Les horaires personnels de travail sont fournis à chacune pour toute la semaine, y compris le samedi matin.
Après vérification par les contrôleurs, aucun ne correspond aux horaires généraux. Les détenues disent avoir des difficultés à comprendre les variations d’horaires auxquelles elles sont assujetties. Certaines d’entre elles y voient de l’arbitraire de la part des représentants de la société. Le niveau de rémunération est fonction du niveau de la personne détenue. Ils sont affichés dans la salle de travail :
- Niveau I (formation) : 4 euros de l’heure ; Niveau II (qualification/enquête) : 4,5 euros de l’heure ;
- Niveau III (prospection télévente) : 5 euros de l’heure + prime ;Niveau IV (prospection qualifiée) : 6 euros de l’heure + prime.
Après vérification des feuilles de paye, les contrôleurs notent des taux horaires qui varient de 1,67 à 2,18 euros, ce qui ne correspond en rien ni aux taux horaires affichés ni au salaire minimum de référence.
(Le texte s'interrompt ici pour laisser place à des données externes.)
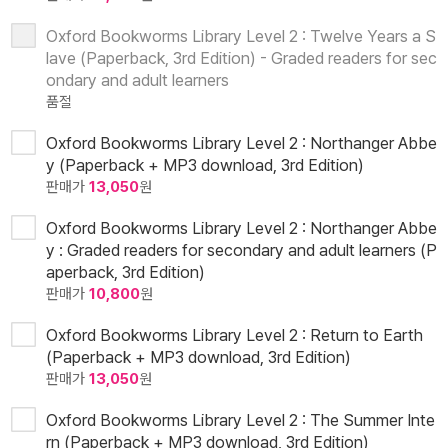
Oxford Bookworms Library Level 2 : Twelve Years a S
lave (Paperback, 3rd Edition) - Graded readers for sec
ondary and adult learners
품절
Oxford Bookworms Library Level 2 : Northanger Abbe
y (Paperback + MP3 download, 3rd Edition)
판매가
13,050
원
Oxford Bookworms Library Level 2 : Northanger Abbe
y : Graded readers for secondary and adult learners (P
aperback, 3rd Edition)
판매가
10,800
원
Oxford Bookworms Library Level 2 : Return to Earth
(Paperback + MP3 download, 3rd Edition)
판매가
13,050
원
Oxford Bookworms Library Level 2 : The Summer Inte
rn (Paperback + MP3 download, 3rd Edition)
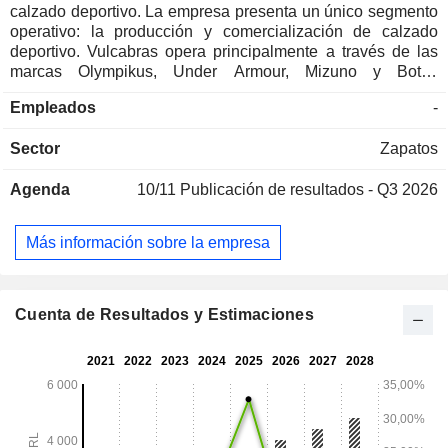
calzado deportivo. La empresa presenta un único segmento
operativo: la producción y comercialización de calzado
deportivo. Vulcabras opera principalmente a través de las
marcas Olympikus, Under Armour, Mizuno y Botas
Vulcabras. Olympikus cuenta con una amplia gama de
Empleados
-
productos, con más de 100 modelos nuevos y 150 prendas
de ropa cada año. Under Armour es una marca global,
Sector
Zapatos
proveedora de ropa, calzado y accesorios centrada en el
deporte. Mizuno es una marca japonesa que ofrece a los
Agenda
10/11
Publicación de resultados - Q3 2026
deportistas tecnología avanzada, proporcionando una línea
completa de productos en diversas modalidades, mientras
que Botas Vulcabras es un fabricante de calzado para el
Más información sobre la empresa
sector industrial. Los productos se fabrican en dos
modernas fábricas situadas en la región noreste, en
Horizonte, estado de Ceará, y en Itapetinga, estado de
Bahía.
Cuenta de Resultados y Estimaciones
La taulière de MKT Societal, Laura Geradon de Vera, dans une vaste opération de désinformation affirme sans rire que les détenues travaillant comme télé-opératrices sont payées “20 % au dessus du smic en milieu carcéral“. “Pour nous, cette histoire est une catastrophe. Et je peux vous assurer que toutes les filles qui travaillent à Versailles m’ont adressé des lettres de soutien” a-t-elle le culot de déclarer.
Mais depuis longtemps déjà, l’Observatoire international des prisons (OIP) comme d’autres associations de défense des personnes incarcérées, dénonce une “zone de non-droit du travail” et des activités peu qualifiantes en détention. “Pas de smic, pas d’indemnités chômage, maladie ou accident du travail, pas de congés payés ni de droit syndical“, écrit l’organisation, qui s’inquiète que cette situation crée un “eldorado économique” pour les entreprises privées.
Pour enfoncer un peu plus le clou, le rapport mentionné ci-dessous continue ainsi:
En quatrième lieu, la venue de MKT, due à l’action persévérante (obstinée même) du chef d’établissement est destinée à équilibrer la baisse sur le moyen terme des emplois et des rémunérations offerts. [...]. Il y a lieu de se demander toutefois si ce type de tâche (qui n’est autre chose que de la prospection commerciale) d’une part est toujours bien adapté à certaines détenues(« On nous demande d’être toujours gaies » note l’une d’elles.), [...] enfin n’a pas conduit à renforcer excessivement les pressions exercées sur celles retenues pour exercer ces tâches, pour en faciliter l’exercice et contribuer à faciliter la réussite de l’opération (abandonner son poste de travail pour aller à un entretien avec un psychologue suscite des reproches vigoureux à l’endroit de la détenue concernée).
Sources :Une détenue devant les prud’hommes pour défendre ses droits – LeMonde.fr.